:: GIVEN DATA

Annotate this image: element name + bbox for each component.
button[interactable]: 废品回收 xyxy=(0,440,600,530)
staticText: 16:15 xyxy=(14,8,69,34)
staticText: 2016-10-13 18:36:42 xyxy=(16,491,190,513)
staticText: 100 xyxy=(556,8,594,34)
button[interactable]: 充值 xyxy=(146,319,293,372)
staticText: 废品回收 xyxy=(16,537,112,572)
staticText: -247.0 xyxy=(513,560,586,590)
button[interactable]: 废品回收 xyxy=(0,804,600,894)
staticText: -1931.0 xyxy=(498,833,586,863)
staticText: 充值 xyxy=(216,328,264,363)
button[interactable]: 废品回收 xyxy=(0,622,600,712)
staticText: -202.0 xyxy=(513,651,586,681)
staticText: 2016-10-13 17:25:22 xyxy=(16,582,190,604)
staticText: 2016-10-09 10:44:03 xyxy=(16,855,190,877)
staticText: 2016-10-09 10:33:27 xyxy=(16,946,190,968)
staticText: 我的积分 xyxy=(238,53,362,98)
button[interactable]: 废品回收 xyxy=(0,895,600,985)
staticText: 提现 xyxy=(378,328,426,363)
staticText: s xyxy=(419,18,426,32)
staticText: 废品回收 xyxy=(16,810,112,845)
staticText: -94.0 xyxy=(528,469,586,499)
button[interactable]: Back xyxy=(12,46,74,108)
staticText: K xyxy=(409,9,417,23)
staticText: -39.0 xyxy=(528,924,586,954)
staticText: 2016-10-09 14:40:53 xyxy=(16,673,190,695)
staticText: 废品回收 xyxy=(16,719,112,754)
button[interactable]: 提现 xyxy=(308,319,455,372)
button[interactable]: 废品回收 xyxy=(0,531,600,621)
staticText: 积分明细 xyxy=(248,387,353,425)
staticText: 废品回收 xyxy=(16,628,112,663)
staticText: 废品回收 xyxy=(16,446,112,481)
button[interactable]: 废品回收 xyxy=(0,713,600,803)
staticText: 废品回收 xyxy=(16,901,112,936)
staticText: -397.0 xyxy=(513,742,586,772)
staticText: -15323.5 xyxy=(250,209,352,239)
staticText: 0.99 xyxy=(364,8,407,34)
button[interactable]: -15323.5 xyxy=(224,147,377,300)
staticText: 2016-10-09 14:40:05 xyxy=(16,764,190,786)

::::

=== PROMPT ===
Transcribe all entries word for word.

=== WRITTEN REPLY ===
Annotate this image: element name + bbox for each component.
button[interactable]: 废品回收 xyxy=(0,440,600,530)
staticText: 16:15 xyxy=(14,8,69,34)
staticText: 2016-10-13 18:36:42 xyxy=(16,491,190,513)
staticText: 100 xyxy=(556,8,594,34)
button[interactable]: 充值 xyxy=(146,319,293,372)
staticText: 废品回收 xyxy=(16,537,112,572)
staticText: -247.0 xyxy=(513,560,586,590)
button[interactable]: 废品回收 xyxy=(0,804,600,894)
staticText: -1931.0 xyxy=(498,833,586,863)
staticText: 充值 xyxy=(216,328,264,363)
button[interactable]: 废品回收 xyxy=(0,622,600,712)
staticText: -202.0 xyxy=(513,651,586,681)
staticText: 2016-10-13 17:25:22 xyxy=(16,582,190,604)
staticText: 2016-10-09 10:44:03 xyxy=(16,855,190,877)
staticText: 2016-10-09 10:33:27 xyxy=(16,946,190,968)
staticText: 我的积分 xyxy=(238,53,362,98)
button[interactable]: 废品回收 xyxy=(0,895,600,985)
staticText: 提现 xyxy=(378,328,426,363)
staticText: s xyxy=(419,18,426,32)
staticText: 废品回收 xyxy=(16,810,112,845)
staticText: -94.0 xyxy=(528,469,586,499)
button[interactable]: Back xyxy=(12,46,74,108)
staticText: K xyxy=(409,9,417,23)
staticText: -39.0 xyxy=(528,924,586,954)
staticText: 2016-10-09 14:40:53 xyxy=(16,673,190,695)
staticText: 废品回收 xyxy=(16,719,112,754)
button[interactable]: 提现 xyxy=(308,319,455,372)
button[interactable]: 废品回收 xyxy=(0,531,600,621)
staticText: 积分明细 xyxy=(248,387,353,425)
staticText: 废品回收 xyxy=(16,628,112,663)
staticText: 废品回收 xyxy=(16,446,112,481)
button[interactable]: 废品回收 xyxy=(0,713,600,803)
staticText: 废品回收 xyxy=(16,901,112,936)
staticText: -397.0 xyxy=(513,742,586,772)
staticText: -15323.5 xyxy=(250,209,352,239)
staticText: 0.99 xyxy=(364,8,407,34)
button[interactable]: -15323.5 xyxy=(224,147,377,300)
staticText: 2016-10-09 14:40:05 xyxy=(16,764,190,786)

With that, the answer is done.